2DECOMP Logo Library for 2D pencil decomposition and distributed Fast Fourier Transform

Shared-memory Programming using System V IPC

Most modern supercomputers are equipped with multi-core processors and cores on same node often share local memory. There are various programming models which can take advantage of this architecture, including the popular hybrid MPI/OpenMP model. In the context of this project, shared-memory programming is used to improve the efficiency of the communication code.

For ALLTOALL type of communication in which each MPI rank has to send/receive messages to/from all other MPI ranks, traffics from cores on the same physical node compete for their network interface. Even if the network bandwidth is sufficient, the performance is likely to be affected by network latency when too many small messages are passed within the system. One solution is to create shared send/recv buffers on each SMP node. Then only leaders of the nodes participate MPI_ALLTOALL(V), resulting in fewer but larger messages, hopefully improving the communication performance. The interconnects of supercomputers are often optimised for handling small amount of large messages.

This feature has been implemented within the communication library as a black box. It can be activated by users at compile time by using '-DSHM' flag. The shared-memory code uses the System V Inter-Process Communication (IPC) API which is widely supported on many variants of UNIX.

2DECOMP&FFT has two independent shared-memory implementations (they validate each other):

Fig. 1 below demonstrates the typical benefit of shared-memory programming. The data was collected on HECToR phase 2a system (Cray XT4 with quad-core AMD Opteron processors) from a series of simulations using 256 MPI ranks over a range of problem sizes. When the problem size is small (so is the message size), the communication routines were called more times so that the total amount of data moving within the system remains a constant.

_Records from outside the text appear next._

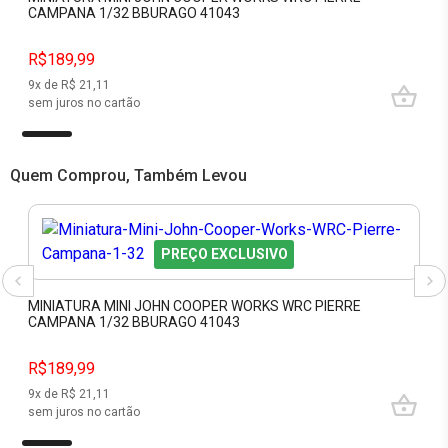
CAMPANA 1/32 BBURAGO 41043
R$189,99
9
x de R$
21,11
sem juros no cartão
Quem Comprou, Também Levou
PREÇO EXCLUSIVO
MINIATURA MINI JOHN COOPER WORKS WRC PIERRE
CAMPANA 1/32 BBURAGO 41043
R$189,99
9
x de R$
21,11
sem juros no cartão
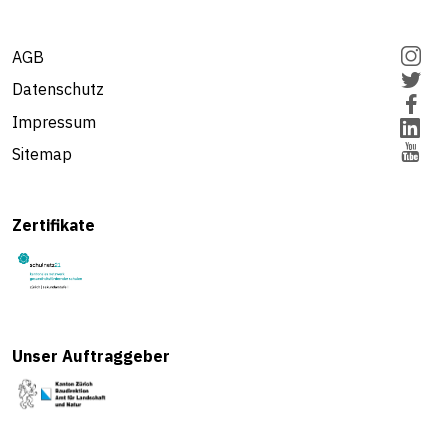
AGB
Datenschutz
Impressum
Sitemap
Zertifikate
Unser Auftraggeber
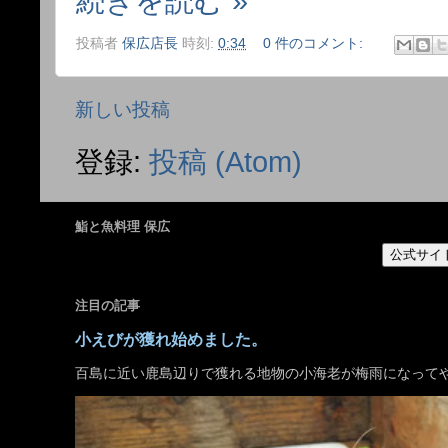
続きを読む »
投稿者
保広店長
時刻:
0:34
0 件のコメント:
新しい投稿
登録:
投稿 (Atom)
鮨と魚料理 保広
公式サイ
注目の記事
小えびが獲れ始めました。
百島に近い鹿島辺りで獲れる地物の小海老が梅雨になって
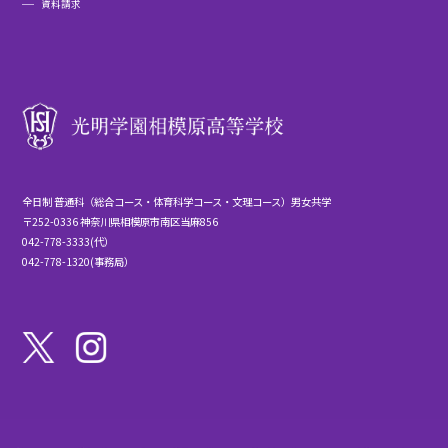
資料請求
全日制 普通科（総合コース・体育科学コース・文理コース）男女共学
〒252-0336 神奈川県相模原市南区当麻856
042-778-3333(代）
042-778-1320(事務局）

It can be seen that when the problem size is smaller, the overhead of setting up communications is much higher and the shared-memory code can improve communication efficiency by up to 30%. As the problem size increases, the benefit of using shared-memory code becomes smaller. In fact for large message size (> 32Kb in this example), the shared-memory code is actually slower due to the extra memory copying operations required to assemble/disassemble the shared-memory buffers.


Figure 1: Typical shared-memory code performance.

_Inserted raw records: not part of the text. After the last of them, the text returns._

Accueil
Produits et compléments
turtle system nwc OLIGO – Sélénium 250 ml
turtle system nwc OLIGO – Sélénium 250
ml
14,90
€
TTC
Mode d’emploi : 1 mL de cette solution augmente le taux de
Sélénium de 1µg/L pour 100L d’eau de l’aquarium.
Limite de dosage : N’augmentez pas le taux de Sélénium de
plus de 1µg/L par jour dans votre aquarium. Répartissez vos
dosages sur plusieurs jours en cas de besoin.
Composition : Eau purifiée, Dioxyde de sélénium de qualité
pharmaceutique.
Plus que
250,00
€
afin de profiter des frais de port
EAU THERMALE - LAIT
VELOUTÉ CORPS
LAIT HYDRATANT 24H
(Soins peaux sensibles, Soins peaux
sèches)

The HECToR upgrade to phase 2b (world's first production Cray XE6) presented a unique opportunity to show the benefit shared-memory programming in real applications. The 24-core nodes were introduced to HECToR several months before the arrival of new Gemini interconnect. During the transitional period, communication intensive applications could easily produce more network traffic than the old SeaStar interconnect could handle. Fig.2 shows the benchmark of 2DECOMP&FFT's FFT interface with a 2592^3 problem size2. With the slow SeaStar interconnect, the scaling is very poor when using more than several thousands of cores. However, switching on the shared-memory code significantly improved the code performance (sometimes by more than 40%) and a parallel efficiency of more than 90% was observed through out the scale. The new Gemini interconnect offers significant improvement in terms of both network bandwidth and latency. As a result, significant performance gain is to be expected for communication intensive code. The FFT benchmark is almost twice as fast in some cases. However, the shared-memory code on Gemini (not shown in the figure) offers absolutely no benefit when the network is fast enough to handle all the messages efficiently.

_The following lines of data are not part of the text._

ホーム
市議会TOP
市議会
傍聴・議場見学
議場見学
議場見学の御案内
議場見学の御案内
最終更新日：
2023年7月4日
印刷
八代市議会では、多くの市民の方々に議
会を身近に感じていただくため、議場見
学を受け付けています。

Figure 2: Parallel FFT performance: SeaStar (with and without shared-memory) vs. Gemini.

Footnotes

1. On Cray XT/XE systems, this is done by checking the /proc file system of the computing nodes.

2. The problem size of 2592 was chosen intentionally because it is divisible by 6 multiple times, which helps to achieve better load balance on the system using 24-core node (containing two Magny-Cours processors, each with two six-core dies).